Fine Art
Should you find yourself arriving to this year’s DJCAD degree show in need of a bit of relaxation, then consider heading straight to the lower foyer in the Cooper Gallery to experience the immersive Ego Death by Laura Stubbings. Inner peace restored, prepare to focus on some of the amazing work on display. Focus and gaze being the predominant theme within this room and also in the adjacent crafted and hyper detailed photographic portraiture of Daisy McConville. The privilege of the gaze is further scrutinised in simple lino prints by Robyn Ivatt featuring the non-places we take for granted.
Upstairs, Angela Von Geete’s screen based work shows bodily immersion in outdoor places. Situated dancers are filmed throwing shapes against architectural structures and framed inside rectangles of doorways. In other works, the body is absorbed and fragmented by elements of light, materials and technologies, revealing and reflecting, all in a mesh of interrelationships. A curved wooden structure houses monitor pieces that invite the viewer to enter and become part of the art by means of the horizontal and vertical rectangular windows that also visually dissect participants of her interior and exterior spaces.

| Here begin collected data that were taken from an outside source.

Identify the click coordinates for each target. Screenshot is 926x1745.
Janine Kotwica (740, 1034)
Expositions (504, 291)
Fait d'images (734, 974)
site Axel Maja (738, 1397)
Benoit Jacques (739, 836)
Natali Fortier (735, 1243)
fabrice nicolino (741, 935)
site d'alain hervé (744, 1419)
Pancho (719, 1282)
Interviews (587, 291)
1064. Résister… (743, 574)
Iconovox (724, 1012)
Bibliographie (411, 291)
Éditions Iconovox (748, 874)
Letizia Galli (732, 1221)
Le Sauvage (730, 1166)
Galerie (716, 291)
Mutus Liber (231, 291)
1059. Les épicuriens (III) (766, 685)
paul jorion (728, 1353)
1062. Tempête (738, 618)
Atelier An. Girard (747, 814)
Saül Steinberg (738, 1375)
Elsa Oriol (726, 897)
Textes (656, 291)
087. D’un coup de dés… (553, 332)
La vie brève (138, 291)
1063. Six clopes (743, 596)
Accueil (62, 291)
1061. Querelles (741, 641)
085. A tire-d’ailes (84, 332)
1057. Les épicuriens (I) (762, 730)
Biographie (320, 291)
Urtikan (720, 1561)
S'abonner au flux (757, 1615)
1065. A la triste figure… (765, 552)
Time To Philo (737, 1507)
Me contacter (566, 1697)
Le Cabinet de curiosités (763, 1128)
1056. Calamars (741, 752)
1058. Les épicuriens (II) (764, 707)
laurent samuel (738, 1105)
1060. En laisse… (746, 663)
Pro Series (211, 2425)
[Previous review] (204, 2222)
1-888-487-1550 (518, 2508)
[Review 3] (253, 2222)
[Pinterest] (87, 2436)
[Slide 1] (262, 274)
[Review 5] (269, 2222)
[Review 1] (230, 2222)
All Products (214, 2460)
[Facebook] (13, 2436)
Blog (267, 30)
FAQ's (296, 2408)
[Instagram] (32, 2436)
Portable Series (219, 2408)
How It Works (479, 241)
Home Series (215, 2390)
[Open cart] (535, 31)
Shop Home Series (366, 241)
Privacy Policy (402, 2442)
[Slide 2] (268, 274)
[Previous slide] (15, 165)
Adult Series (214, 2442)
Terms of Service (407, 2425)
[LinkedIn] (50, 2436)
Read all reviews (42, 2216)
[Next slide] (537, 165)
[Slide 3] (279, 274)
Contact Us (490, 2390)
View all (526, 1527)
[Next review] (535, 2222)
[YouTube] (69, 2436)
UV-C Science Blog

On the opposing wall Nicole Cumming’s video works are a sublime and powerful homage to personal loss and emotions. Statuesque figures are set against stark backgrounds with real time movements of twitching fingers and hands. Still and moving and turbulent inner emotions are thoughtfully symbolised in suspended sculptural books with spinning tops for spines; their blurred and muted imagery hint at memories degraded by time.
Lose yourself later in Emily Foley’s bold screen-prints with their optical illusion mazes that appear to have no direction, beginning or end. Simplified into minimalist linear forms they suggest graffiti art, street art, or graphics for skateboards and t-shirts. Meanwhile, otherworldy artworks for our imaginations to fall into appear in the form of layered collages. Amy Tong is influenced by images of Asian pop culture; in her work sparkles, gold leaf and lurid colours vie with sinister narratives within laser cut wooden dioramas. In the collages of Mhairi Cormack, old pictures and discarded materials are given new life by means of scissors and paste, while personal identities are removed to make way for the invention of the new amidst ubiquitous textural watery presences signifying themes of rebirth and resurrection.

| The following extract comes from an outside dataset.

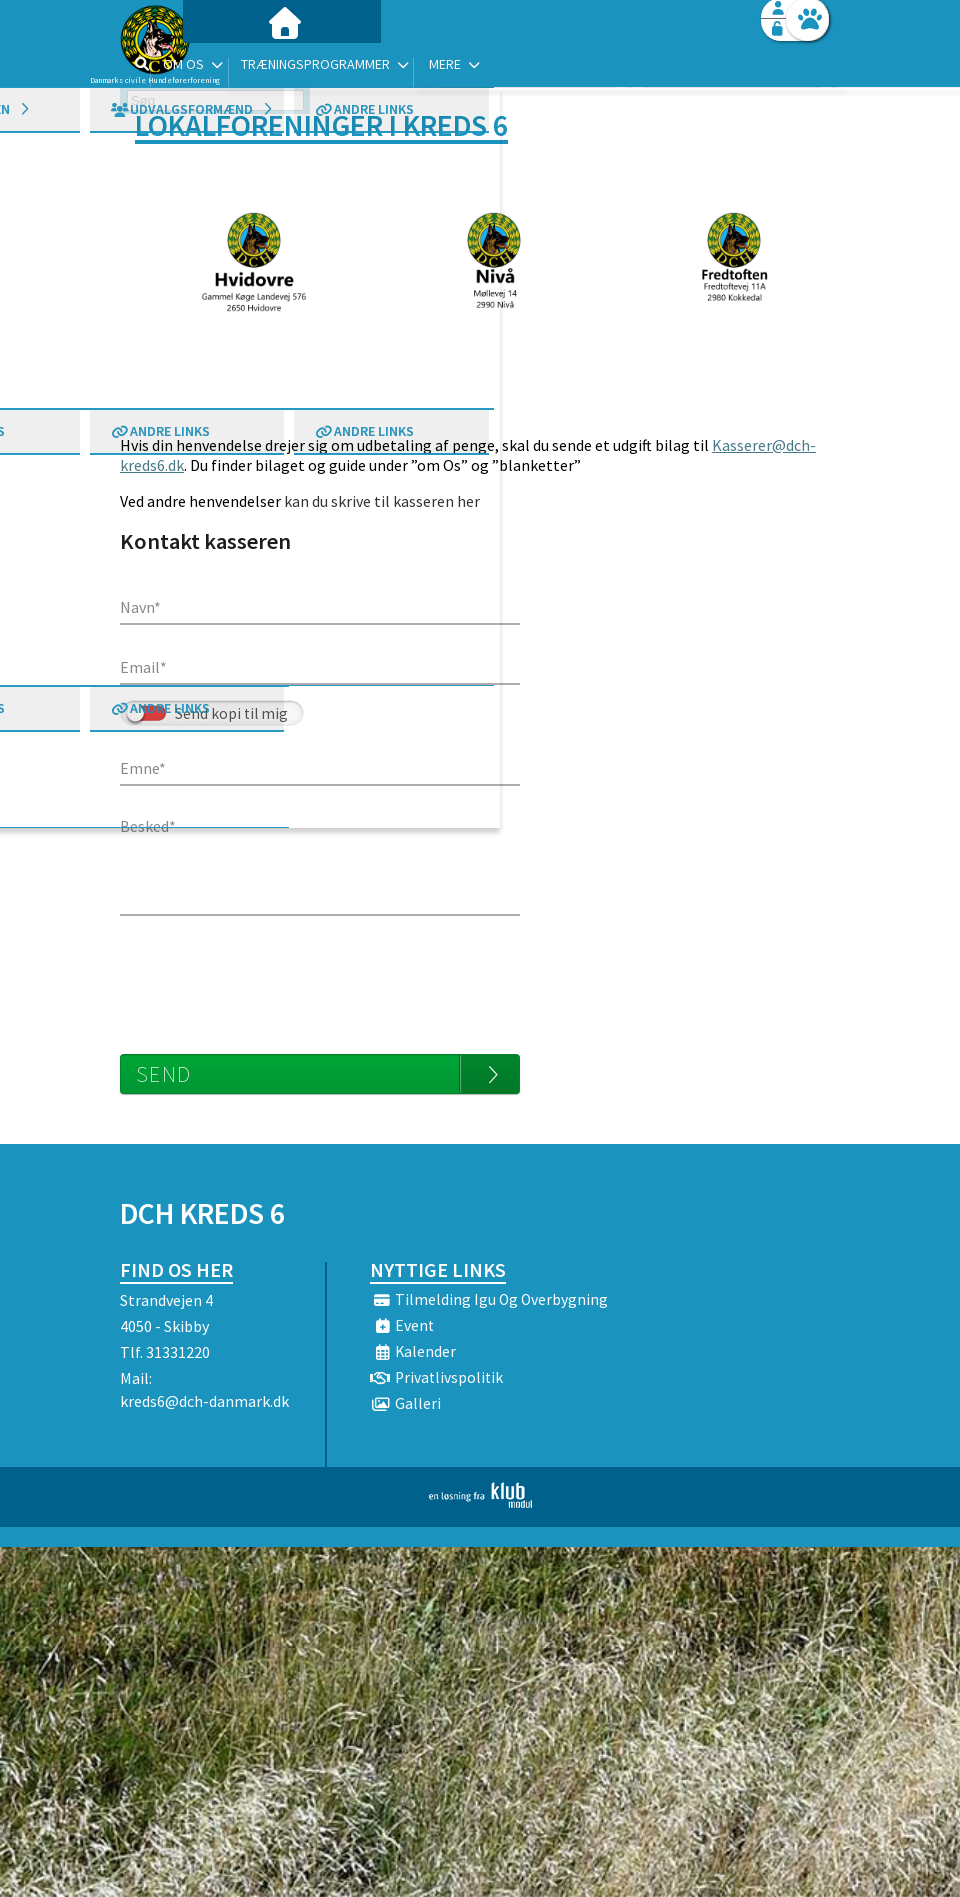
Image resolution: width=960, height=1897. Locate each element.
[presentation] (272, 975)
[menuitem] (245, 67)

The larger brightly lit studio space opens out into something playful and inviting. Materials in attractive colours appeal to the touch; objects brush past skin. Discarded, industrial materials become organic wandering sculptures in the work of Bethan Radcliffe whilst Lorna Coyne creates bobbly tubular hanging assemblages as a cathartic attempt to rationalise and order the messy relationships of social media lives. Paintings meanwhile find a place on walls alongside; as a comment on modern lifestyle choices, Michael Doherty depicts lavish and decorative tableaux of living things presented as desirous objects. Li Huang on the opposing wall takes a more personal approach, painting subjects from life, encouraging communication and emotional contact.
Tucked back in the gallery corner the time-based works of Laura Gray take on some of the intransigent demands of manual paid labour; simple sentences and everyday sounds are strung and mashed into nonsense as her art practice. Unidealised female forms become monumental Kafkaesque subjects in the prints and sculpture in Holly Ferguson’s exhibits. Myth and folklore pertaining to female empowerment are inspiration for work that unravels, suggesting flower forms, genitalia and/ or insect bodies. Unravelling is also apparent in Michelle McLaren’s black ink contour line drawings that automatically and obsessively reveal and confiscate as they meander.
Finally Annie Mather’s stage set is intriguing, pregnant with the expectation of something about to happen. Her text reveals musical improvisations based on dream journals. Audience members are also invited to partake. On that note, join in — this year’s DJCAD fine art degree show is to be experienced. Enjoy!